## [What the task asks]
Give back exactly the lines of the data below, starting with the line that has "Items found" and going on through the line that has "Request a free demo of the n-gage.io operator".

## [Entries provided]
□ □ □

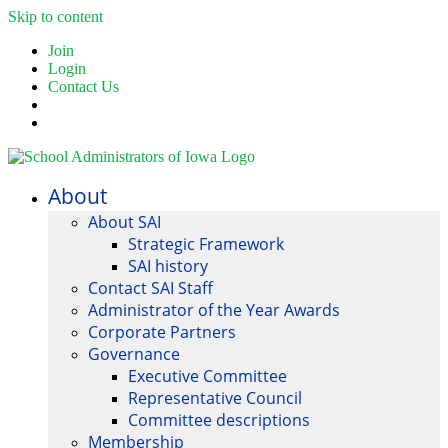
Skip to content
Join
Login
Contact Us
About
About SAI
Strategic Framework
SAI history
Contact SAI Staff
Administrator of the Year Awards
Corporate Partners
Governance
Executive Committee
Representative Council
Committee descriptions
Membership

□ □ □

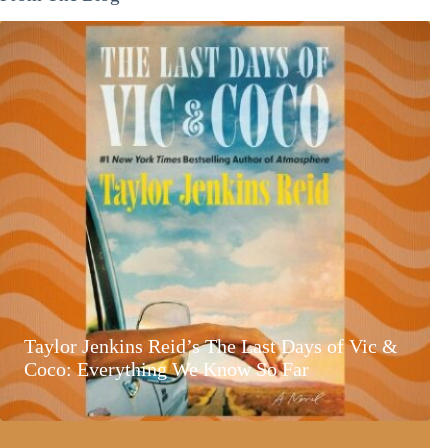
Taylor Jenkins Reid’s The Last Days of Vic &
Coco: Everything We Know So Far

□ □ □

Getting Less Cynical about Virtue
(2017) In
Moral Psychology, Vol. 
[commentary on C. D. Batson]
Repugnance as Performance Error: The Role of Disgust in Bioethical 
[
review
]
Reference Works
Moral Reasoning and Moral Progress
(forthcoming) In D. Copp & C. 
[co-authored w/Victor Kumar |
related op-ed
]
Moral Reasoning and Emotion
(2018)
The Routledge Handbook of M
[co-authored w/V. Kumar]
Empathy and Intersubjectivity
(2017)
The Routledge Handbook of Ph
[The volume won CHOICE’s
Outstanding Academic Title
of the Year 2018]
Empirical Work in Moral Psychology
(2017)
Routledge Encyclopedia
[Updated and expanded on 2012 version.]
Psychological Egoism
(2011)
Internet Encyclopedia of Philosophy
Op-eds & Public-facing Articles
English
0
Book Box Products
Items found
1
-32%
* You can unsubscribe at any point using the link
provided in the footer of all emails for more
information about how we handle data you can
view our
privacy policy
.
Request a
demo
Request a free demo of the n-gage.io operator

□ □ □

## [Result for this exercise]
Items found
1
-32%
* You can unsubscribe at any point using the link
provided in the footer of all emails for more
information about how we handle data you can
view our
privacy policy
.
Request a
demo
Request a free demo of the n-gage.io operator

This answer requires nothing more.